• YOUR ASSIGNMENT: Your answer must restate each entry below word for word, with no pictures in it.

• SUPPLIED DATA:
::::::::

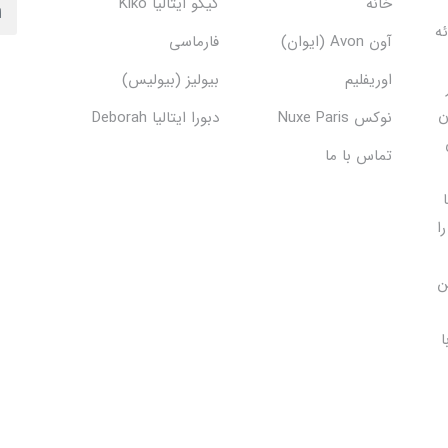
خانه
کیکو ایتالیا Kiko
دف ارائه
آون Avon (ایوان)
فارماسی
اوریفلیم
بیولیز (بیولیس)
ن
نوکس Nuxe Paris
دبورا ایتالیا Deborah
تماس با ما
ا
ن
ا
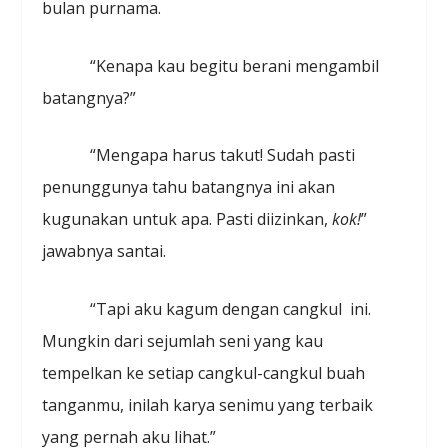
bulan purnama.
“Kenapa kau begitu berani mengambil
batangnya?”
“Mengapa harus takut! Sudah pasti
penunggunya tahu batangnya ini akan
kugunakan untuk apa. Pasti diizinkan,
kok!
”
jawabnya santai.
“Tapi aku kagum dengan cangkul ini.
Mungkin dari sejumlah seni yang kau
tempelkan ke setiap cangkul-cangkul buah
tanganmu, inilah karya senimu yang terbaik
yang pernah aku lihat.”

::::::::

• OUTPUT FOR THIS EXERCISE:
خانه
کیکو ایتالیا Kiko
دف ارائه
آون Avon (ایوان)
فارماسی
اوریفلیم
بیولیز (بیولیس)
ن
نوکس Nuxe Paris
دبورا ایتالیا Deborah
تماس با ما
ا
ن
ا
bulan purnama.
“Kenapa kau begitu berani mengambil
batangnya?”
“Mengapa harus takut! Sudah pasti
penunggunya tahu batangnya ini akan
kugunakan untuk apa. Pasti diizinkan,
kok!
”
jawabnya santai.
“Tapi aku kagum dengan cangkul ini.
Mungkin dari sejumlah seni yang kau
tempelkan ke setiap cangkul-cangkul buah
tanganmu, inilah karya senimu yang terbaik
yang pernah aku lihat.”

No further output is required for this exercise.